The National Association of Manufacturers (NAM) pressed the D.C. Circuit of Appeals to toss the rule, which the group argues is a costly and unconstitutional mandate meant to portray their wares in a negative light.
Two of three members of a three-judge panel hearing the case appeared sympathetic to portions of Keisler’s argument, signaling they could overturn a lower court’s decision in favor of the contentious “conflict mineral” regulation.
An obscure provision of the 2010 Dodd-Frank financial reform law, the rule requires manufacturers to determine whether any gold, tantalum, tin or tungsten in their products comes from the Democratic Republic of Congo or adjoining nations.
Warring factions are battling for control of the Central African nation’s valuable mineral supply, and proponents say more scrupulous sourcing would lead to lowered demand and decreased violence.
“The objective is to promote peace and security in the Democratic Republic of the Congo,” argued Tracey A. Hardin, an attorney for the Securities and Exchange Commission (SEC), which wrote the rules.
Hardin argued that the SEC drafted the rule in accordance with language set out in the Dodd-Frank financial reform law.
The regulations would apply to roughly 6,000 U.S. businesses, carrying an overall price tag estimated to exceed $1 billion.
The rules are set to take effect in May.
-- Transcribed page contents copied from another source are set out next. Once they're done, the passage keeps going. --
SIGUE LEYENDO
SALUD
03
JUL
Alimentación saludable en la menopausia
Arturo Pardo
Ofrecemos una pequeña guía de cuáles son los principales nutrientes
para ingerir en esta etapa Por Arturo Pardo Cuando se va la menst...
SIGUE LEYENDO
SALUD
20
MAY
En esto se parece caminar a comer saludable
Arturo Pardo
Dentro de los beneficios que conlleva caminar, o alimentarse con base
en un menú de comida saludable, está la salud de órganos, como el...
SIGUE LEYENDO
It is unclear whether the court — considered the second most powerful in the land, behind only the Supreme Court — would hand down a ruling by then.
Opponents of the regulations, which also include the U.S. Chamber of Commerce and Business Roundtable, say the regulation is a violation of their constitutional protection from compelled speech.
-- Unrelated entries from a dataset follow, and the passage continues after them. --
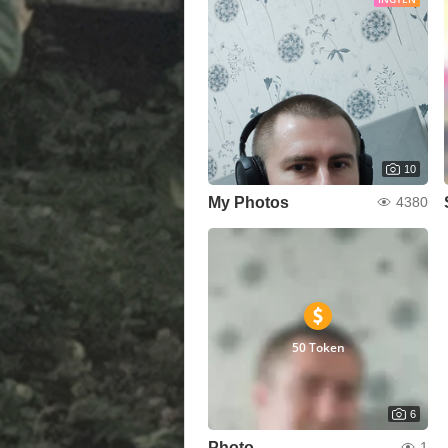
10
My Photos
4380
50 Token
6
Photo
1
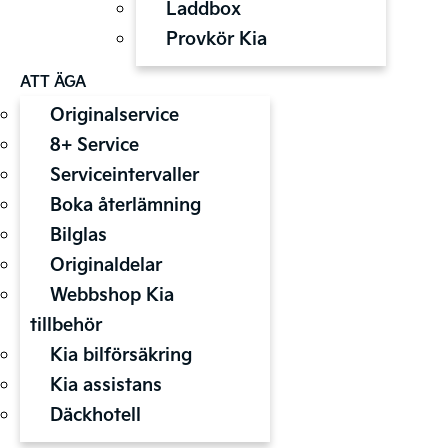
Laddbox
Provkör Kia
ATT ÄGA
Originalservice
8+ Service
Serviceintervaller
Boka återlämning
Bilglas
Originaldelar
Webbshop Kia
tillbehör
Kia bilförsäkring
Kia assistans
Däckhotell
Specifically, the business groups object to a mandate requiring they publicly report that their products as not “conflict-free.”
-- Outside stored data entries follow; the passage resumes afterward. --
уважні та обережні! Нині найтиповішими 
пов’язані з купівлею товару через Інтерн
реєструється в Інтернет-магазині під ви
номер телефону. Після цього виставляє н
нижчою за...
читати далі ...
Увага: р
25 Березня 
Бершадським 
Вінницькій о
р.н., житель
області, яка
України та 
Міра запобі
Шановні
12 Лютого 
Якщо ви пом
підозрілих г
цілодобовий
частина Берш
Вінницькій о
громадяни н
“The First Amendment precludes us from having to denounce our own products,” Keisler said.
Business groups have used similar arguments in other recent legal challenges to regulations drafted during the Obama administration.
The manufacturers association, for instance, used a compelled speech argument in its successful challenge to a National Labor Relations Board (NLRB) rule requiring companies to display posters informing their workers about union rights.
After a pair of federal court defeats, the NLRB dropped the case last week.
The North American meatpacking industry is making a similar free speech case in its ongoing challenge to regulations requiring new “country of origin” labels on cuts of beef.
In each of the cases, opponents charge that the regulators have failed to prove that compelling private sector speech would directly advance a government interest.
The judges also questioned whether the SEC drafted a rule that goes beyond the intent of Congress. Senior U.S. Circuit Judge David Sentelle repeatedly grilled Hardin on the issue, questioning whether the SEC followed the letter of the law.
“This is regulated speech, and it has some standard higher than, ‘this is what we think Congress would like us to
do,’ ” he said, adding that any absence of instructions does not amount to an invitation for the agency to take liberties.
“Silence does not empower,” he said.
Keisler argued that the SEC overstepped its authority by changing language in the statute from requiring companies to source and disclose information about minerals that “did” originate in one of the covered countries to those that “may” have.
Senior U.S. Circuit Judge Arthur Raymond Randolph also appeared uncomfortable with some of the regulation’s final language, saying, “none of the detail is in the statute.”
The court gave no signal of when it might rule on the regulations, which were upheld this summer in federal district court.
The conflict mineral rule is among hundreds of regulations required by Dodd-Frank. Roughly half have been enacted, and several remain the subjects of litigation.